Solo Gaming: Underwater Cities

My latest obsession is Underwater Cities, a worker placement game where you are building a network of cities and tunnels underground with production buildings over three eras. I’m going to assume you know the basic game-play — there are loads of reviews and play-throughs on YouTube you can check out if you need a primer!

Game play

The game set-up is identical to the 2-player game — using the 2-3 player side of the game board. You have to use the expert side of the player board, which has some additional costs and bonuses for building on certain spots. One of the orange metropolises isn’t used in the solo game, the one with bonus points for building a certain number of cities.
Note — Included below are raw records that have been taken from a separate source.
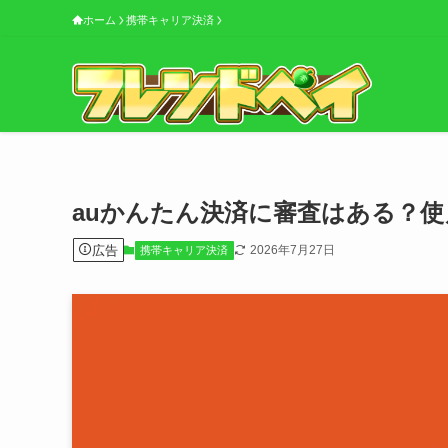
ホーム
携帯キャリア決済
auかんたん決済に審査はある？
広告
2026年7月27日
携帯キャリア決済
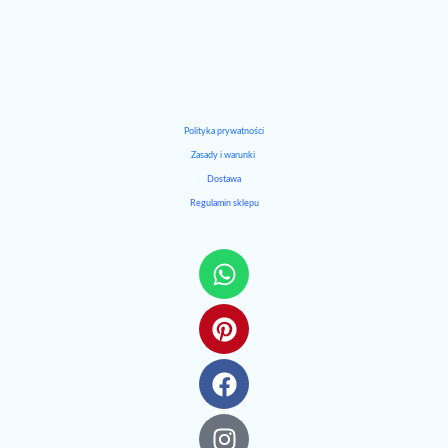
Polityka prywatności
Zasady i warunki
Dostawa
Regulamin sklepu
In addition to the normal set-up for the player, the access cards for another player are placed in the first green space, the first red, and the first orange, where “first” is defined as the first space you would get to in each color moving clockwise around the board. Finally, you set aside one additional access card in another player color.

Each round, you take turns as normal, but the “dummy player” access cards block some of the spots on the board.

In addition, you might think that moving on the Federation Track isn’t important in the solo game (since it normally defines turn order each round), but it can be hugely important. Each round that you don’t move up on the Federation Track, a forth spot on the board is blocked (with that spare other-player-color access card you set aside). This is done by taking the top card of the deck, summing the numbers in the lower left corner, and counting that many spaces from the first green space.

At the end of the game, if you have managed to build 7 cities and accumulate 100 points, you win.

How did it work?

Usually I prefer a solo game to have a more interesting win condition than simply getting set number of points. However, Underwater Cities is challenging enough, that I’ve gotten hooked on trying to beat that score.

The solo mechanism works really well here. You always know which spots will be blocked off in the next round, unless you ignore the federation track. Toward the end of the game, there’s a nice tension because you really need every single action to achieve the 7-city goal, but if you don’t have an action that moves your pawn on the federation track, the exact action you need might be blocked by that randomly-placed penalty card.

I have soloed this nearly a dozen times, and the closest I’ve gotten is 7 cities and 99 points (gah!). Usually my score is somewhere in the upper 80s or lower 90s. I’m looking forward to trying again soon. Will I keep going once I crack the win condition? Maybe not, but I’m having fun with the journey for now!